The rush to build a trolley garage in West Coconut Grove drew a stinging rebuke last week from the U.S. Department of Transportation that calls into question the competence and judgment of just about everyone at the local level involved in this embarrassing debacle.
DOT acted after local officials failed to take into account the harmful impact that the decision to build a trolley garage in a historically black neighborhood would have on the residents, an apparent violation of the Civil Rights Act of 1964. This amounts to a failure of due diligence that could have profound consequences elsewhere in the county because it may not be an isolated instance.
A series of mistakes led up to the federal government’s intervention, including a failure to heed warnings that the site did not meet zoning standards. But the initial error from which everything else flows was the failure to get a buy-in from the residents of one of Miami’s oldest, historically black neighborhoods.
The essential facts are not in dispute. Astor Development brokered a deal with Coral Gables to build the city a new garage in exchange for land where the garage now stands within the City Beautiful. Common sense would suggest that a new site could be found in Coral Gables, where the trolleys operate, but nothing about what followed seems logical.

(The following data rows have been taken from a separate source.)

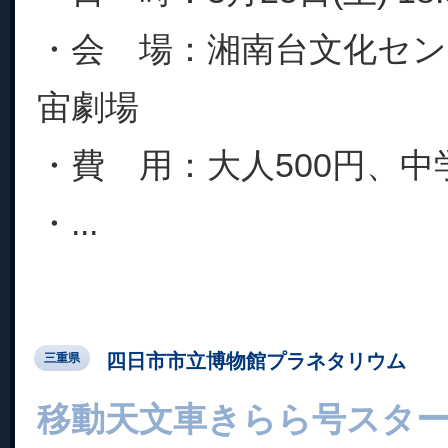
・会 場：湘南台文化セ
宙劇場
・費 用：大人500円、中学
・...
四日市市立博物館プラネタリウム
三重県
移動天文車きらら号スタ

The developer found land in the West Grove, a residential neighborhood in Miami, not Coral Gables. This convenient solution satisfied Commissioner Marc Sarnoff and all the parties — except the people in the affected area! They would be obliged to suffer the consequences of “environmental concerns, unsafe streets, excessive noise, increase in traffic, potential health concerns and possible reduction in property values,” the federal government noted.

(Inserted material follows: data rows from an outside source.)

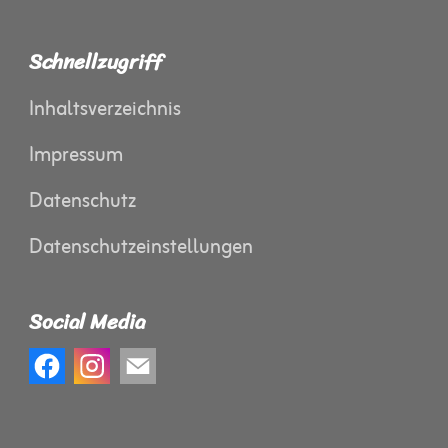
Schnellzugriff
Inhaltsverzeichnis
Impressum
Datenschutz
Datenschutzeinstellungen
Social Media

No matter. The city of Miami threw the residents under the bus instead of protecting them. The required notification was limited to an online posting, where it was likely to go unnoticed. Other than that, the federal government noted, the city failed to solicit community input or otherwise evaluate the impact of the site selection.
Enter the federal government, which was involved in the deal because it provided transportation grants to Miami-Dade County that were used to buy the trolley cars. The online posting was not enough to satisfy the requirements of the 1964 CRA, whose Title VI mandates genuine outreach to the community and what federal rules call an “equity analysis,” including the possibility of finding alternative sites or taking actions to mitigate harm to residents.

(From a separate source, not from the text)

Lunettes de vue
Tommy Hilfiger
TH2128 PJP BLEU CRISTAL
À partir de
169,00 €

Most appalling, the letter from DOT noted that “none of the relevant city (of Miami) staff appeared to be aware of their Title VI obligations and Miami has no Title VI compliance program in effect.” It boggles the mind that the city’s staffers, presumably including its attorneys, were clueless about the city’s obligations under the Civil Rights Act, and it raises a troubling question: Are other federally funded projects here now in jeopardy?
What happens next is anyone’s guess. The county, which is supposed to enforce the rules, says it does not believe other projects are in trouble. The developer and the city of Coral Gables are pointing fingers at each other and the city is suing the developer. And officials in Miami are ducking questions.
No doubt, some effort will be forthcoming to salvage the project, because the garage is nearly finished. But by this point it should be evident that any attempt to keep the trolley depot in the West Grove over the objections of its residents won’t succeed. Been there, done that — and it didn’t work.